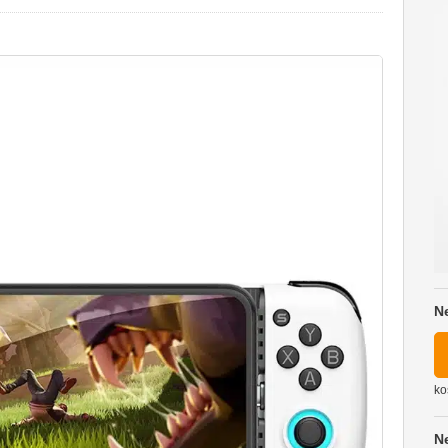
N
ko
N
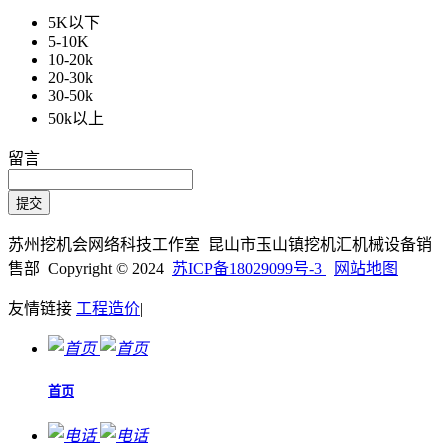
5K以下
5-10K
10-20k
20-30k
30-50k
50k以上
留言
苏州挖机会网络科技工作室 昆山市玉山镇挖机汇机械设备销
售部 Copyright © 2024
苏ICP备18029099号-3
网站地图
友情链接
工程造价
|
首页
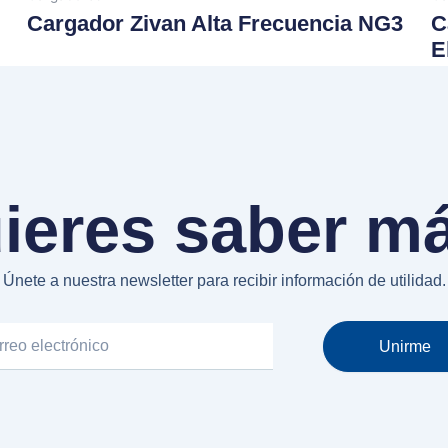
Cargador Zivan Alta Frecuencia NG3
C
E
ieres saber m
Únete a nuestra newsletter para recibir información de utilidad.
Unirme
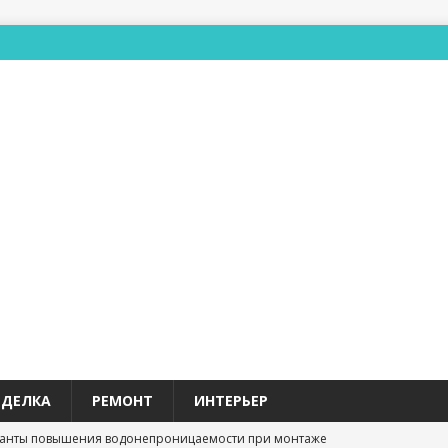
ТДЕЛКА
РЕМОНТ
ИНТЕРЬЕР
анты повышения водонепроницаемости при монтаже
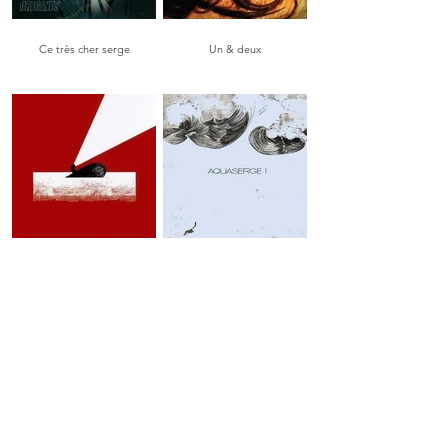
Ce très cher serge
Un & deux
Tahiti Coco
Aquaserge I
Contacts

·····

:: About this exercise ::
Copy all of the entries verbatim, leaving out any pictures they contain.

:: Task output ::
N
ko
N
5K以下
5-10K
10-20k
20-30k
30-50k
50k以上
留言
苏州挖机会网络科技工作室 昆山市玉山镇挖机汇机械设备销
售部 Copyright © 2024
苏ICP备18029099号-3
网站地图
友情链接
工程造价
|
首页
Cargador Zivan Alta Frecuencia NG3
C
E
ieres saber m
Únete a nuestra newsletter para recibir información de utilidad.
Unirme
ТДЕЛКА
РЕМОНТ
ИНТЕРЬЕР
анты повышения водонепроницаемости при монтаже
Ce très cher serge
Un & deux
Tahiti Coco
Aquaserge I
Contacts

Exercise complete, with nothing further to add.